Despite denial, Nigeria paid large ransom’ to free Dapchi girls, UN says
In spite of Nigerian government denial on multiple occasions, the United Nations (UN) has said that a splinter Boko Haram group that kidnapped the Dapchi girls in February was paid a “large ransom”.
The girls were kidnapped from their school on February 18. One of the girls, Leah Sharibu, is yet to be released for refusing to convert to Islam, other freed girls said.
The Nigerian government said on March 21 that negotiations through a back-channel led to the release of the girls and a boy. But a report published by the United Nations on Tuesday said the government lied.
“The girls were released around 3:00 am through back-channel efforts and with the help of some friends of the country,” said Nigeria’s Information minister Lai Mohammed in March.
To free the girls, Mohammed said the only demand made by the insurgents was a temporary ceasefire.
He argued that the government chose not use its military might because it had a clear understanding that violence and “confrontation would not be the way out as it could endanger the lives of the girls, hence a non-violent approach was the preferred option.”
“Within the period when the girls were being brought back, an operational pause was observed in certain areas to ensure free passage and also that lives were not lost,” he added.

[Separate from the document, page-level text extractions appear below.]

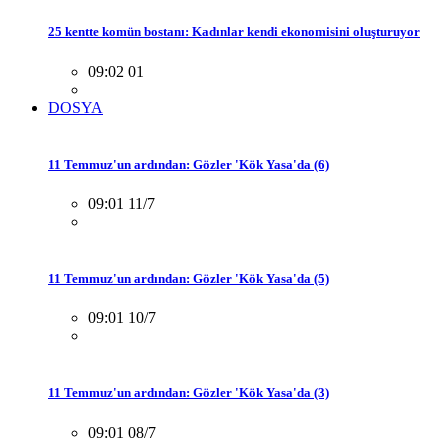
25 kentte komün bostanı: Kadınlar kendi ekonomisini oluşturuyor
09:02 01
DOSYA
11 Temmuz'un ardından: Gözler 'Kök Yasa'da (6)
09:01 11/7
11 Temmuz'un ardından: Gözler 'Kök Yasa'da (5)
09:01 10/7
11 Temmuz'un ardından: Gözler 'Kök Yasa'da (3)
09:01 08/7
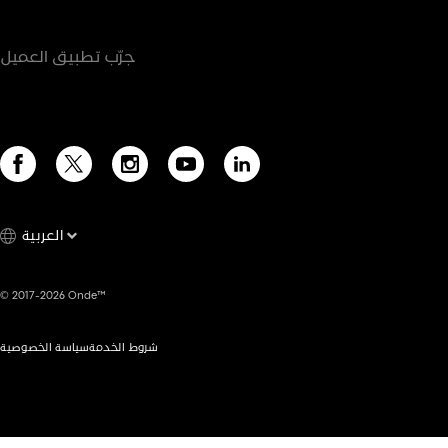
جرّب تطبيق العميل
العربية
© 2017-2026 Onde™
شروط الخدمة
سياسة الخصوصية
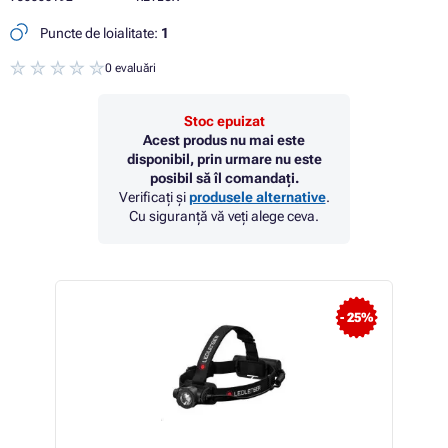
Puncte de loialitate:
1
0 evaluări
Stoc epuizat
Acest produs nu mai este
disponibil, prin urmare nu este
posibil să îl comandați.
Verificați și
produsele alternative
.
Cu siguranță vă veți alege ceva.
- 25%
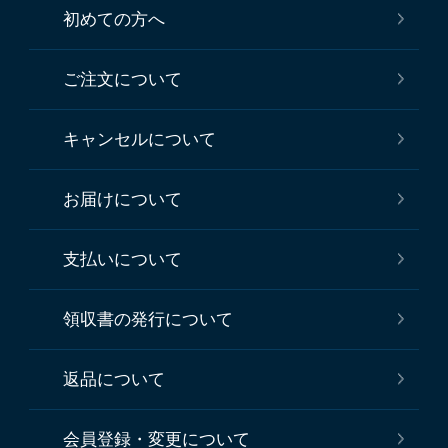
初めての方へ
ご注文について
キャンセルについて
お届けについて
支払いについて
領収書の発行について
返品について
会員登録・変更について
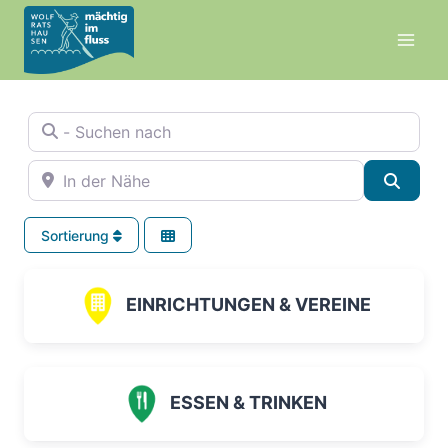
Zum
Inhalt
springen
- Suchen nach
In der Nähe
Suche
Sortierung
EINRICHTUNGEN & VEREINE
ESSEN & TRINKEN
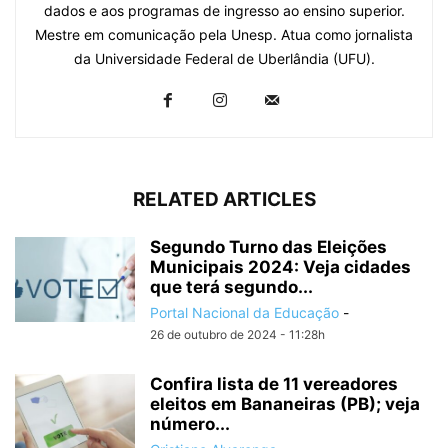
dados e aos programas de ingresso ao ensino superior.
Mestre em comunicação pela Unesp. Atua como jornalista
da Universidade Federal de Uberlândia (UFU).
RELATED ARTICLES
Segundo Turno das Eleições
Municipais 2024: Veja cidades
que terá segundo...
Portal Nacional da Educação
-
26 de outubro de 2024 - 11:28h
Confira lista de 11 vereadores
eleitos em Bananeiras (PB); veja
número...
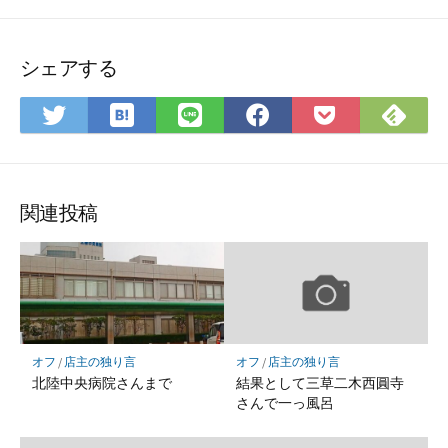
シェアする
は
Fee
Twitter
LINE
Facebook
Pocket
て
で
で
で
で
に
な
購
シ
シ
シ
保
ブ
読
ェ
ェ
ェ
存
ッ
ア
ア
ア
関連投稿
ク
マ
ー
ク
に
保
オフ
/
店主の独り言
オフ
/
店主の独り言
存
北陸中央病院さんまで
結果として三草二木西圓寺
さんで一っ風呂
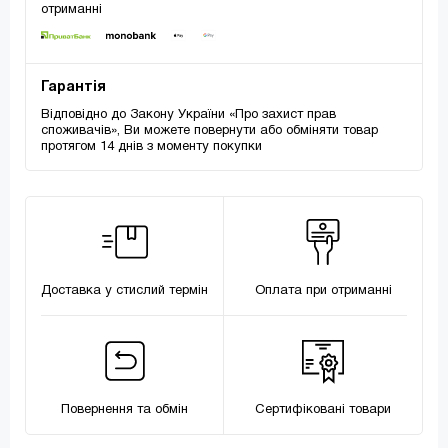
отриманні
Гарантія
Відповідно до Закону України «Про захист прав
споживачів», Ви можете повернути або обміняти товар
протягом 14 днів з моменту покупки
Доставка у стислий термін
Оплата при отриманні
Повернення та обмін
Сертифіковані товари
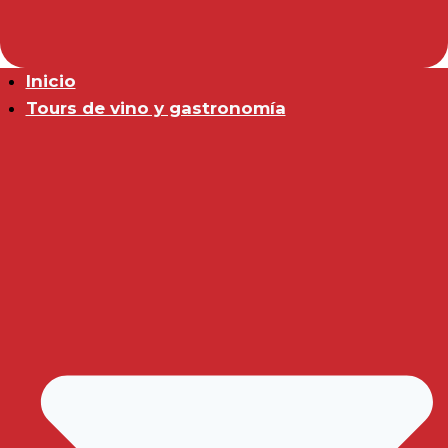
Inicio
Tours de vino y gastronomía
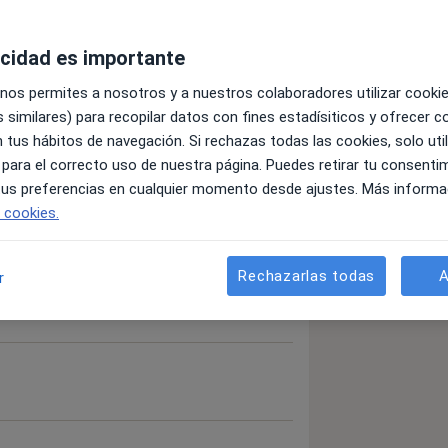
acidad es importante
detalles
 nos permites a nosotros y a nuestros colaboradores utilizar cooki
bre la experiencia
 similares) para recopilar datos con fines estadísiticos y ofrecer 
 tus hábitos de navegación. Si rechazas todas las cookies, solo uti
 para el correcto uso de nuestra página. Puedes retirar tu consenti
 tus preferencias en cualquier momento desde ajustes. Más informa
e cookies.
Rechazarlas todas
A
r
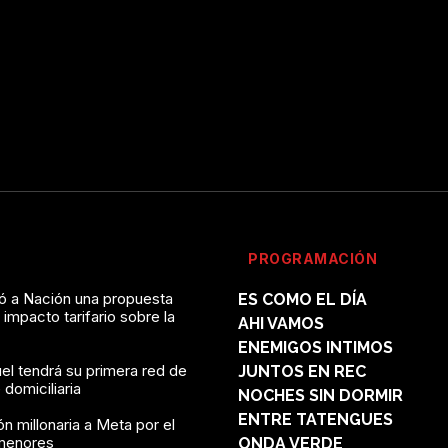
PROGRAMACIÓN
vó a Nación una propuesta
ES COMO EL DÍA
l impacto tarifario sobre la
AHI VAMOS
ENEMIGOS INTIMOS
el tendrá su primera red de
JUNTOS EN REC
domiciliaria
NOCHES SIN DORMIR
ENTRE TATENGUES
n millonaria a Meta por el
menores
ONDA VERDE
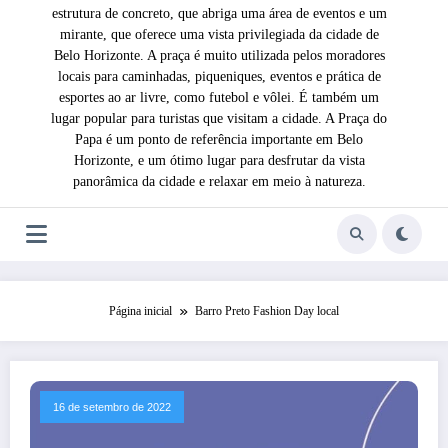
estrutura de concreto, que abriga uma área de eventos e um
mirante, que oferece uma vista privilegiada da cidade de
Belo Horizonte. A praça é muito utilizada pelos moradores
locais para caminhadas, piqueniques, eventos e prática de
esportes ao ar livre, como futebol e vôlei. É também um
lugar popular para turistas que visitam a cidade. A Praça do
Papa é um ponto de referência importante em Belo
Horizonte, e um ótimo lugar para desfrutar da vista
panorâmica da cidade e relaxar em meio à natureza.
Página inicial
Barro Preto Fashion Day local
16 de setembro de 2022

The United Nations insisted the government paid a ransom.
“In Nigeria, 111 schoolgirls from the town of Dapchi were kidnapped on 18 February 2018 and released by ISWAP on 21 March 2018 in exchange for a large ransom payment,” the UN said on Page 13 of the 25-page document.
A Nigerian online newspaper Sahara Reporters debunked the government’s no-ransom claims in March. It, however, did not say how much was paid to the terror group.
The UN noted that kidnapping for ransom and the prevalence of cash economy enabled the activities of terror groups such as Boko Haram and its splinter faction Islamic State West Africa Province (ISWAP), the group which kidnapped the Dapchi schoolgirls.
The deliberate falsehood peddled by the Nigerian government about the ransom came after the President Muhammadu Buhari told former American Secretary of State Rex Tillerson in Abuja that his government was going to explore negotiation instead of a military option to secure the release.
“We are trying to be careful. It is better to get our daughters back alive,” Buhari said.
While the case of the Dapchi Chibok schoolgirls, kidnapped in April 2014 have enjoyed enormous media coverage, UNICEF said in April that over 1000 children have been kidnapped by Boko Haram since 2013.
“Since 2013, more than 1,000 children have been abducted by Boko Haram in northeastern Nigeria, including 276 girls taken from their secondary school in the town of Chibok in 2014,” Mohamed Malick Fall, a UNICEF representative in Nigeria said in a statement.
“These repeated attacks against children in schools are unconscionable.”